Migranti: Unicef, a un anno da accordo Ue-Turchia “i bambini soffrono di più”

Un anno dopo la chiusura delle frontiere balcaniche e l’accordo Ue-Turchia finalizzato a bloccare i flussi migratori di massa, “i bambini rifugiati e migranti affrontano maggiori rischi di espulsione, detenzione, sfruttamento e privazione”. Lo denuncia oggi l’Unicef.  “Pur essendoci stata un’importante diminuzione nel numero totale di bambini in transito in Europa dallo scorso marzo, le minacce e le sofferenze che i bambini rifugiati e migranti devono sopportare sono aumentate – ha dichiarato Afshan Khan, dell’Unicef -. È diventato un circolo vizioso: i bambini scappano dalle sofferenze e finiscono per scappare di nuovo o per affrontare quella che è di fatto una detenzione, o soltanto un totale abbandono”. Gli operatori dell’Unicef in Grecia riferiscono di livelli profondi di sofferenze e frustrazione fra i bambini e le loro famiglie, e anche di un bambino di otto anni che ha tentato pratiche di autolesionismo. Nei rifugi alcuni bambini non accompagnati soffrono di stress psicosociale, con alti livelli di ansia, aggressività e violenza e dimostrando comportamenti ad alto rischio, come l’utilizzo di droghe e la prostituzione. Anche nel 2017 circa 3.000 rifugiati e migranti – circa un terzo dei quali bambini – sono arrivati in Grecia nonostante la piena implementazione della dichiarazione Ue-Turchia e i severi controlli di frontiera. Molti di loro continuano a passare di nascosto fra i confini in Bulgaria, nei Balcani occidentali e in Ungheria.
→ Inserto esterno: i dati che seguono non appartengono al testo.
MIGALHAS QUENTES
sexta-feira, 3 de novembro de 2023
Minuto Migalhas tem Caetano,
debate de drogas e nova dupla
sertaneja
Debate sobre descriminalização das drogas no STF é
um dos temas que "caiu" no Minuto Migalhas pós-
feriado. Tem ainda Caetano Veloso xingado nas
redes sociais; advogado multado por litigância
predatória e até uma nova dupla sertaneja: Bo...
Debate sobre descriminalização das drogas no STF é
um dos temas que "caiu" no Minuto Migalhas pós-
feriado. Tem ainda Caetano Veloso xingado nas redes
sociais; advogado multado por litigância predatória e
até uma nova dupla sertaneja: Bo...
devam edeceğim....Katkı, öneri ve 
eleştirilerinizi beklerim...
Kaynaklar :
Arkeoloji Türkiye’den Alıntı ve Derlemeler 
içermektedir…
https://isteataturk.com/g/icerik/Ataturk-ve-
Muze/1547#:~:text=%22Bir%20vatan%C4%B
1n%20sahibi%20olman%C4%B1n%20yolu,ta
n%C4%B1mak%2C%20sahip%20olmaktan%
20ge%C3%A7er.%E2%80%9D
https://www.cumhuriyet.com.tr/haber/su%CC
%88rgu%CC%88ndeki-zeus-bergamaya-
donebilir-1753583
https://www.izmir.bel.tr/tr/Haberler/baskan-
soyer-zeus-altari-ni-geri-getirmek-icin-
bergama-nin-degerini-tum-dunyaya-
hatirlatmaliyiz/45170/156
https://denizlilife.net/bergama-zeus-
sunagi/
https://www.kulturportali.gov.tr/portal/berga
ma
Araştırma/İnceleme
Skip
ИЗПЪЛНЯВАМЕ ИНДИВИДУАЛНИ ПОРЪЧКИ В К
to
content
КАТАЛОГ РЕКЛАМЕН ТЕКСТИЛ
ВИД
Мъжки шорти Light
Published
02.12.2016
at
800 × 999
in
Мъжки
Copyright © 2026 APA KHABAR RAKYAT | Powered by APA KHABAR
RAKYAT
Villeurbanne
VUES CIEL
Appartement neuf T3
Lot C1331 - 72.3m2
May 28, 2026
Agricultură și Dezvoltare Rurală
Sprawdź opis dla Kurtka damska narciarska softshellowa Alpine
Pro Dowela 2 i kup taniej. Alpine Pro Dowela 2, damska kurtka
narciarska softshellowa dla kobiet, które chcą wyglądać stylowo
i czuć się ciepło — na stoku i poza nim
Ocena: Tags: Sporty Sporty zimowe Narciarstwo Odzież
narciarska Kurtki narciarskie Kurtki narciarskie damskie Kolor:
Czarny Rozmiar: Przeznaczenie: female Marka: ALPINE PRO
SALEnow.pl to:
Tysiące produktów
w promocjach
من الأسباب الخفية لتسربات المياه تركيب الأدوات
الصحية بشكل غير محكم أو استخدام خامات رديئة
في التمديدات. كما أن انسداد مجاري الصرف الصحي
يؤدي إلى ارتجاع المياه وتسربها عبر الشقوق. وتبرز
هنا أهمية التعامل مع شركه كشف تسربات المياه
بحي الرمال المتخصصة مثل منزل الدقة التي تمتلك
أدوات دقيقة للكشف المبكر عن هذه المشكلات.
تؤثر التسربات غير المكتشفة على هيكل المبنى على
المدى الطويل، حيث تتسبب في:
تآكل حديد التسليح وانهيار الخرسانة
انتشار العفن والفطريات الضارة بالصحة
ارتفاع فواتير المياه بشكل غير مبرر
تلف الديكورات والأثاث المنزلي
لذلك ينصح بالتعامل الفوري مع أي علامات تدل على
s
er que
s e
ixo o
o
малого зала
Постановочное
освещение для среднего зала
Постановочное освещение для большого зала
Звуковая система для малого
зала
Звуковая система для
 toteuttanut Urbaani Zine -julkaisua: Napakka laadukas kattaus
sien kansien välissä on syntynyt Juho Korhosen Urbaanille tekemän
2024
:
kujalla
I bambini bloccati in Grecia e nei Balcani occidentali hanno già perso circa tre anni di scuola e attualmente affrontano diversi ostacoli, come una lingua e un sistema scolastico diversi e un altro anno ancora senza istruzione. Nonostante sforzi significativi – da parte dei governi e delle Ong – circa la metà dei 2.100 bambini non accompagnati vivono ancora in condizioni al di sotto degli standard, fra cui circa 200 bambini non accompagnati in strutture con possibilità di spostamento limitato all’inizio di marzo (178 in centri di accoglienza e di identificazione nelle isole e 16 in “custodia cautelare” in celle della polizia).